Popular culture’s unluckiest zombie has been in the hands of the pessimistic and the paranoid since the late 1950s. As befits any great youth culture movement, rock ‘n’ roll flared white-hot through the 50s until Elvis was enlisted, after which it was declared dead. A few years later, it turned out that the British had been taking notes, and suddenly bands like The Beatles, The Rolling Stones, The Animals, and The Faces were born. The British Invasion went psychedelic by the late Sixties, and then it went heavy in the early Seventies. By the late Seventies rock ‘n’ roll was dead again, a victim of disco. Punk rock came about as a response to the decadence of both disco and progressive rock, and the underground gave birth to another youth movement. On the popular wavelength, the Sunset Strip hard rock template kept things going for a while, but then Too Fast For Love turned into Girls Girls Girls and pop metal became a parody of itself. Rock ‘n’ roll was dead again, slain by big Eighties pop music and the early days of mainstream hip hop. The Alternative Revolution replaced the hair rock that had become tired, but it too became a parody of itself over time. The 2000s were the decade of big pop and hip hop. Except for a couple of rare exceptions, rock has not been chart friendly in some time.

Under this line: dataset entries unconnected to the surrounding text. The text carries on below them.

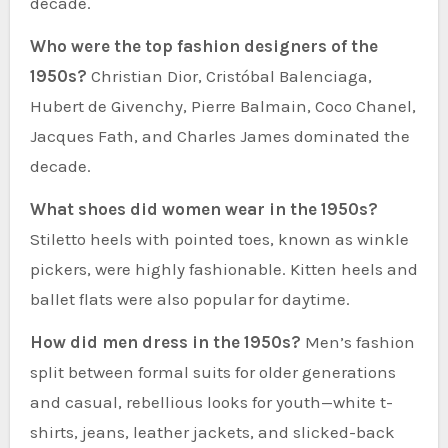
decade.
Who were the top fashion designers of the
1950s?
Christian Dior, Cristóbal Balenciaga,
Hubert de Givenchy, Pierre Balmain, Coco Chanel,
Jacques Fath, and Charles James dominated the
decade.
What shoes did women wear in the 1950s?
Stiletto heels with pointed toes, known as winkle
pickers, were highly fashionable. Kitten heels and
ballet flats were also popular for daytime.
How did men dress in the 1950s?
Men’s fashion
split between formal suits for older generations
and casual, rebellious looks for youth—white t-
shirts, jeans, leather jackets, and slicked-back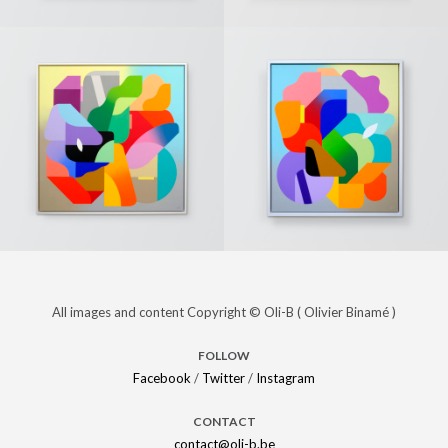
« To the
PAINTINGS
« The last
PAINTINGS
moon »
day of
(Sold)
winter »
(Sold)
« Unknown
PAINTINGS
« Energy »
PAINTINGS
All images and content Copyright © Oli-B ( Olivier Binamé )
desire »
(Sold)
(Sold)
FOLLOW
Facebook
/
Twitter
/
Instagram
CONTACT
contact@oli-b.be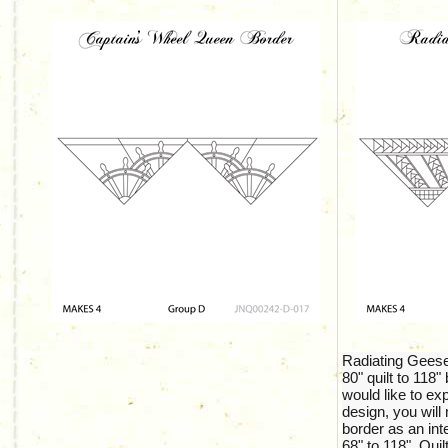
Radiating Gees
80" quilt to 118" 
would like to exp
design, you wil
border as an int
68" to 118". Quil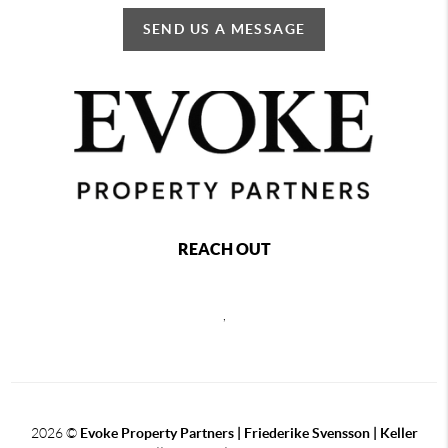
SEND US A MESSAGE
REACH OUT
,
2026
©
Evoke Property Partners | Friederike Svensson | Keller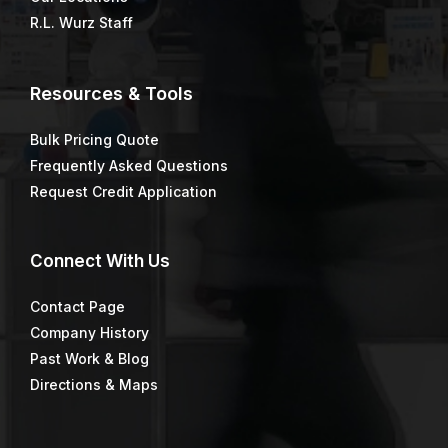
R.L. Wurz Staff
Resources & Tools
Bulk Pricing Quote
Frequently Asked Questions
Request Credit Application
Connect
With Us
Contact Page
Company History
Past Work & Blog
Directions & Maps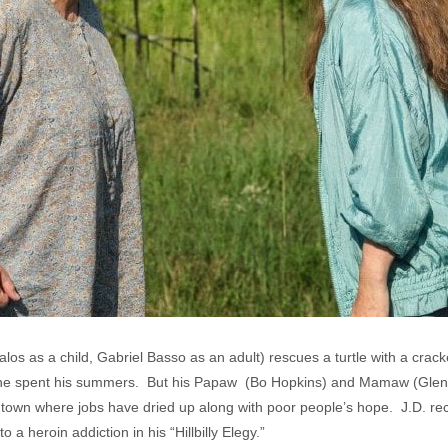
os as a child, Gabriel Basso as an adult) rescues a turtle with a crac
e he spent his summers. But his Papaw (Bo Hopkins) and Mamaw (Glen
lt town where jobs have dried up along with poor people’s hope. J.D. rec
 heroin addiction in his “Hillbilly Elegy.”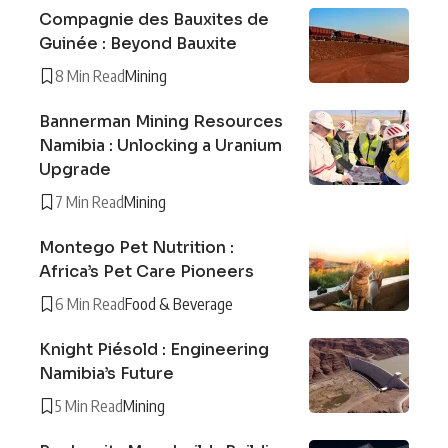
Compagnie des Bauxites de
Guinée : Beyond Bauxite
8 Min Read
Mining
Bannerman Mining Resources
Namibia : Unlocking a Uranium
Upgrade
7 Min Read
Mining
Montego Pet Nutrition :
Africa’s Pet Care Pioneers
6 Min Read
Food & Beverage
Knight Piésold : Engineering
Namibia’s Future
5 Min Read
Mining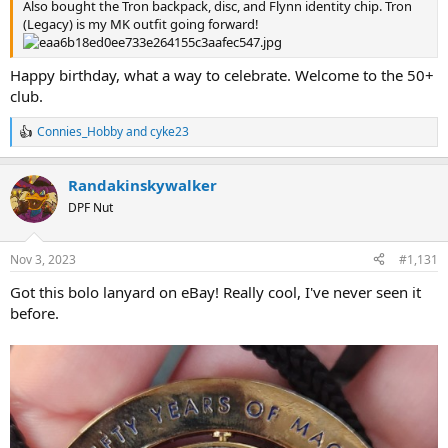
Also bought the Tron backpack, disc, and Flynn identity chip. Tron
(Legacy) is my MK outfit going forward!
Happy birthday, what a way to celebrate. Welcome to the 50+
club.
Connies_Hobby
and
cyke23
R
e
a
Randakinskywalker
c
t
DPF Nut
i
o
n
Nov 3, 2023
#1,131
s
:
Got this bolo lanyard on eBay! Really cool, I've never seen it
before.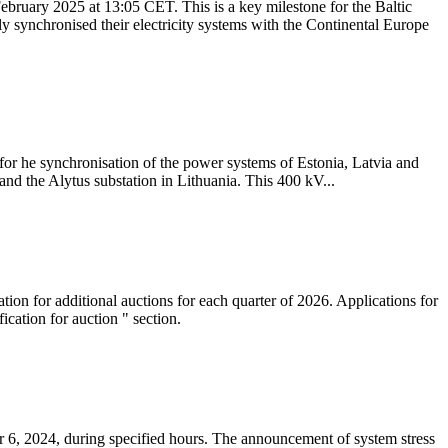
ebruary 2025 at 13:05 CET. This is a key milestone for the Baltic
ly synchronised their electricity systems with the Continental Europe
 for he synchronisation of the power systems of Estonia, Latvia and
nd the Alytus substation in Lithuania. This 400 kV...
tion for additional auctions for each quarter of 2026. Applications for
cation for auction " section.
 6, 2024, during specified hours. The announcement of system stress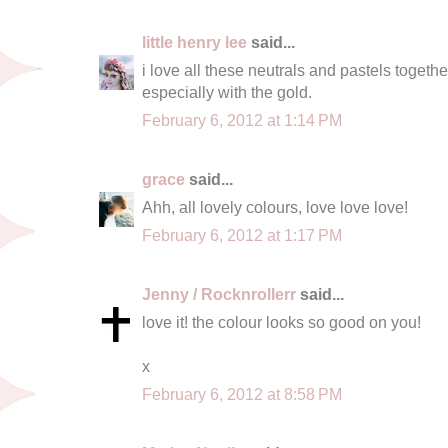
little henry lee
said...
i love all these neutrals and pastels togethe
especially with the gold.
February 6, 2012 at 1:14 PM
grace
said...
Ahh, all lovely colours, love love love!
February 6, 2012 at 1:17 PM
Jenny / Rocknrollerr
said...
love it! the colour looks so good on you!
x
February 6, 2012 at 8:58 PM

There are certainly enough doomcriers in the modern world, and not just the bathroom wall scrawl copypasta selling the idea that 98% of teens today have “turned to hip hop and pop”.  Perennial rock ‘n’ roll rodeo clown Gene Simmons not only told Esquire/his son Nick last September that “Rock is finally dead”, but that “The death of rock was not a natural death.  Rock did not die of old age. It was murdered.” What did he mean by this – I mean, besides making great pull-quotes by which he could increase brand awareness of his ageing self?  Part of it, of course, was his usual self-serving tough talk about downloading and piracy, but a more salacious part dealt with what he feels to be the spirit of rock ‘n’ roll. He claims that since 1983 he can name only two acts that “carry on the spirit”: Nirvana and Tame Impala.  But wait! you cry. How can this be?  Has he never listened to Ty Segall? Has no one clued him into Thee Oh Sees? What about Titus Andronicus’ first two albums, or the NYC cool of the Strokes, or the wave of Springsteen worship we went through at the end of the Oughts that gave us first Arcade Fire or Wolf Parade, and then, much later, acts like The War On Drugs? Am I taking crazy pills?  What about chillwave? Gene liked disco once, didn’t he? “I Was Made For Loving You” and all that?

Well, first of all, like so many things in Gene’s life, that was about the money first and foremost. Secondly, none of those things count, of course, because they’re not on terrestrial radio and therefore “no one” is listening to them. Never mind that they get ample play on satellite radio, or on the internet. Never mind the recent revelation by streaming juggernaut Spotify that, speaking globally, metal is the most popular genre by a wide margin and pop is only very marginally more popular than rock (which in turn is slightly more popular than hip hop). Never mind that, Thursday through Sunday morning, I can take a stroll downtown and find a group of young people bashing away on the guitar-bass-drum setup, or that my little nowhere corner of the world puts on an annual festival chock full of upstart unknown rock ‘n’ roll bands that remains one of the most popular attractions in the regional calendar. No, Gene must be right. Rock must be dead.

He’s not alone in thinking this, of course, he just tends to be the loudest. Pop Matters ran a column in late 2013 lamenting the exact same conclusion Simmons came to a year later: that rock ‘n’ roll was dead and the internet had killed it. Their rationale was that: ‘young people’ think that buying albums is “quaint or absurd” (this despite the number of bands getting their start selling their home-brewed demo on Bandcamp); “Band t-shirts are not especially cool anymore” (I’d like to see some hard data on that before I go swallowing anything); and that “younger people…simply don’t care for live music at all”. This last one has me scratching my head, because all of the shows for the young underground bands I’ve been to have always been well-attended. Of course, this same column goes on to state that “maybe they only know how to dance to computer sounds while they’re rolling on Molly”, so I suppose it should be taken with a grain of salt roughly the size of Manhattan. Still, this is the narrative that has developed. A post on the front page of /r/music this morning was advertising some band that the poster was purporting would “save rock ‘n’ roll”. Dive into any music discussion board on the internet and you’ll see similar sentiments. There’s a thread on IGN from 2013 entitled “Who Will Save Rock ‘n Roll?”, and the OP makes the winning statement that “If you’re in your twenties right now, there’s a good chance that you’re pathetically pining for a return to the music of the 90s” and that “If you can’t stand Nickelback but aren’t lame and desperate enough to listen to emo, you’ve probably been left out in the cold.” While these sentiments are pretty standard fare for people whose only exposure to new music is their FM rock radio station and their own echoed griping, they go on to make an interesting point with their next sentence: “The music press certainly knows this, and it’s come to the point where they’re snapping up stylish, clueless indie bands and declaring them the “saviors of rock ‘n’ roll” at a rate of about one per month.”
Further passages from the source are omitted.